EXERCISE AIM - Please print the entries below exactly, from the line with "a Floor Around 40%. Well, it Didn’t" through the line with "multiple browser-based display", including both of those lines and leaving out all others.

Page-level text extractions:
★ ★ ★ ★

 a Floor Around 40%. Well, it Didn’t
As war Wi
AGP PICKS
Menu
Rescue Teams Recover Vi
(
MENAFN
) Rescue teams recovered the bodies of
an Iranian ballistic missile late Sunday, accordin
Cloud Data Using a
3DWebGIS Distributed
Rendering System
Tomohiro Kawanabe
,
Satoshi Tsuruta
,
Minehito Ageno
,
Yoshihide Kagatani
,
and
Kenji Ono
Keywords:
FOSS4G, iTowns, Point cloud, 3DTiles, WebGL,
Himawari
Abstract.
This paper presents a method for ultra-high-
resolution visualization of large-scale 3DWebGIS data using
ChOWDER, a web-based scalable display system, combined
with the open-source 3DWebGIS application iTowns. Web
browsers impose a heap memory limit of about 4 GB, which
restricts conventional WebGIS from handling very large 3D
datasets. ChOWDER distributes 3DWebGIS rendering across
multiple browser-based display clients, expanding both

★ ★ ★ ★

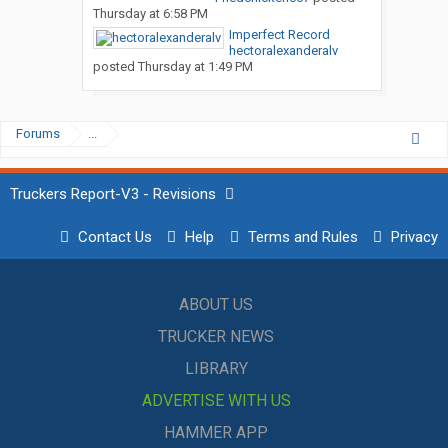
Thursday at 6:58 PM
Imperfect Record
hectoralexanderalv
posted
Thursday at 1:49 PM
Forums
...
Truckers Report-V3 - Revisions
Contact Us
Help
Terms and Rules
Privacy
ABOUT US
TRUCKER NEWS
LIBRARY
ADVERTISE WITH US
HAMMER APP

★ ★ ★ ★

RESPONSE AREA -
 a Floor Around 40%. Well, it Didn’t
As war Wi
AGP PICKS
Menu
Rescue Teams Recover Vi
(
MENAFN
) Rescue teams recovered the bodies of
an Iranian ballistic missile late Sunday, accordin
Cloud Data Using a
3DWebGIS Distributed
Rendering System
Tomohiro Kawanabe
,
Satoshi Tsuruta
,
Minehito Ageno
,
Yoshihide Kagatani
,
and
Kenji Ono
Keywords:
FOSS4G, iTowns, Point cloud, 3DTiles, WebGL,
Himawari
Abstract.
This paper presents a method for ultra-high-
resolution visualization of large-scale 3DWebGIS data using
ChOWDER, a web-based scalable display system, combined
with the open-source 3DWebGIS application iTowns. Web
browsers impose a heap memory limit of about 4 GB, which
restricts conventional WebGIS from handling very large 3D
datasets. ChOWDER distributes 3DWebGIS rendering across
multiple browser-based display clients, expanding both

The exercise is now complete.